First transgender woman in Miss World pageant challenges the norm

Jul 4, 2018 | International News, News

Angela Ponce, Miss Universe Spain, is the first transgender contestant who is making history in this year’s Miss World competition. (Twitter)

Son Ha Tran

Spain’s Angela Ponce, 26, will make history for the LGBTQ+ community this year by being the first transgender woman to compete in the Miss Universe international beauty pageant.

The 2018 Miss Universe Spain earned this landmark distinction by winning her country’s national contest on June 29, qualifying her for the Miss Universe pageant in the Philippines later this year.

“Bringing the name and the colours of Spain before the universe is my great dream,” Ponce proudly said in an Instagram post after qualifying.

 

“My goal is to be a spokesperson for a message of inclusion, respect, and diversity not only for the LGBTQ+ community but also for the entire world,” she wrote.

This year’s beauty contest was not the first pageant in her career.

The Spanish beauty, who represented the city of Cadiz, about 660 km south of Madrid, previously participated in the 2015 contest, but lost to Miss Barcelona, Mireia Lalaguna.

Ponce is breaking barriers for the LGBTQ+ community in competing in the next year’s Miss Universe pageant. The Miss Universe Organization banned transgender candidates in beauty pageants until 2012.

Dr. Sky Gilbert, a University of Guelph professor at the School of English and Theatre Studies, believes a transgender woman taking part in a beauty contest is a symbol of challenging sexism in today’s society.

“Anything that challenges gender-rigid notions is really important,” Gilbert said. “We’re living in a relatively sexist culture and a beauty pageant is a sexist thing, about women being sexy, beautiful. Men or transgender people wouldn’t be considered beautiful the way women are.

He said he likes anything that challenges that sexism and somebody who some don’t consider a woman by some is accepted into a beauty pageant, “and we have to appreciate their beauty.”

Gilbert said the mixed feelings and negativity around the situation are inevitable and they need to stop.
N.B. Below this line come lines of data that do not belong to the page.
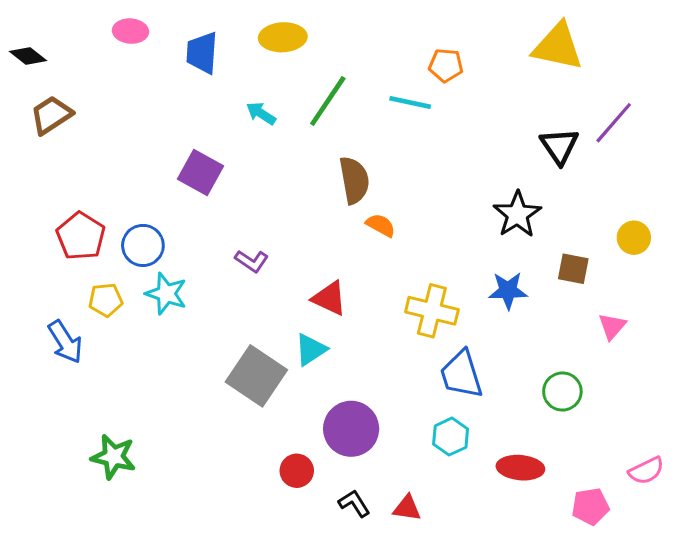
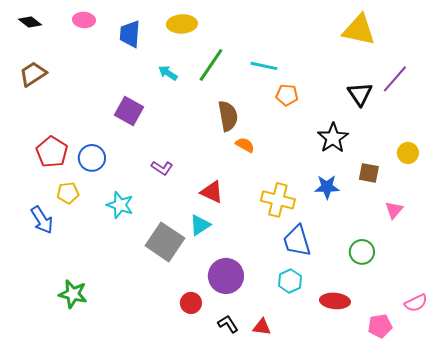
black diamond: (28, 56) -> (30, 22), moved
orange pentagon: (446, 65) -> (287, 95), moved
cyan star: (166, 294) -> (120, 205), moved

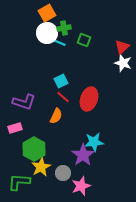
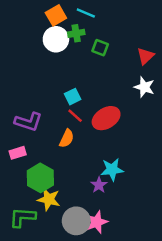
cyan line: (58, 42) -> (86, 13), moved
white star: (123, 63) -> (144, 87), moved
red ellipse: (89, 99) -> (106, 118), turned 40
purple star: (83, 155) -> (99, 185), size x0.6
yellow star: (41, 167) -> (49, 199), turned -30
gray circle: (63, 173) -> (76, 221), moved, size x1.5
“People want men to be men, women to be women … a lot of people are being insecure about the idea that genders are blurry,” he said. “Men not acting like men, women not acting like traditional women, all these facts are upsetting people.”

Despite Ponce’s acceptance as a contestant, the struggle for acceptance is far from being complete, he said. Gilbert fears many far-right politicians being elected in both Canada and the U.S. might be a considerable obstacle for the development of gay rights and the LGBTQ+ community.

“A lot of people who are getting elected are against gay stuff,” he said. “I think it’d be an inevitable backlash against the gay community and it’s not going to change for a while.”